ST. PETERSBURG — At first, Abla Lynn Hamza did not seem promising as Violetta Valery, the beautiful, doomed courtesan of Verdi's La Traviata. With her sharp features, and wearing a rather unstylish green gown, the soprano lacked a certain glamorous presence in the opera's opening scene as she greeted guests to her Parisian salon. And as Violetta made small talk, it was hard to make out the details, though the overall sound of Hamza's voice was suitably rich.
So, on Friday night the jury was still out several minutes into St. Petersburg Opera's production of Verdi's most accessible, most intimate opera, which rises or falls on the artistry of the soprano playing Violetta, the lady of the camellias who has tuberculosis. But that ambivalent first impression was soon turned into a triumph, as Hamza warmed to the demanding role, first in her answer to the famous brindisi to wine, love and pleasures of the moment, offered by her lover-to-be, Alfredo (Gregory Schmidt), and then in Violetta's magnificent cabaletta, her first-act curtain closer, Sempre libera.
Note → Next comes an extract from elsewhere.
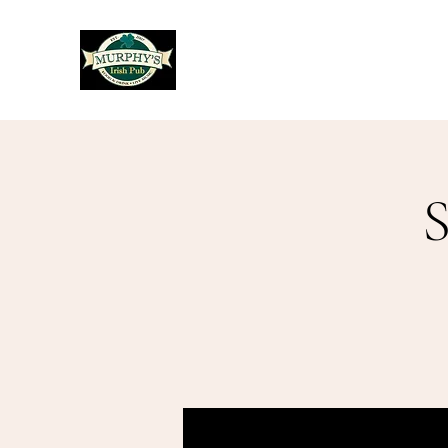
Murphy's Irish Pub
It's a flashy coloratura display piece, and Hamza was up to the task, swigging champagne, scattering plastic flowers around the stage, her scales and trills soaring higher and higher. For the rest of the evening, she had the audience enthralled by Violetta's tragic downfall.
La Traviata is Verdi's cautionary tale on the perils of conventional morality, epitomized by Alfredo's censorious father, played by Wade Thomas. The baritone had excellent musicality and diction, but there was a lack of heft to the timbre of his voice.
Schmidt, the romantic tenor playing Alfredo, was at his finest in the ardent aria to Violetta that opens Act 2, entering from the auditorium and singing from the steps to the stage.
A.J. Wester directed the production, which runs three hours, including two intermissions. The sets (by Michael DuMouchel) are simple, and the costumes from Opera Delaware are modern, with the men in white gloves. Violetta's wardrobe improved with a smart black and gold dress in the second-act party. Gypsy dancers added a touch of androgyny.
This was St. Petersburg Opera's best adaptation to the odd staging necessary in the old church, with the conductor and orchestra positioned behind the playing area. Separating the orchestra and stage with a low wall and pillars and a scrim was effective.
It's a wonder how well synched conductor Mark Sforzini, the orchestra and cast were. For the most part, balances were good, although the chorus' entrance in the opening scene was a fraction late. Acoustically, the Palladium has its quirks. When singers came downstage, they were heard clearly (from my seat in the balcony), but from the middle of the stage or upstage, the voices became a bit cloudy. No such problems existed for the orchestra, which gave a consummate performance.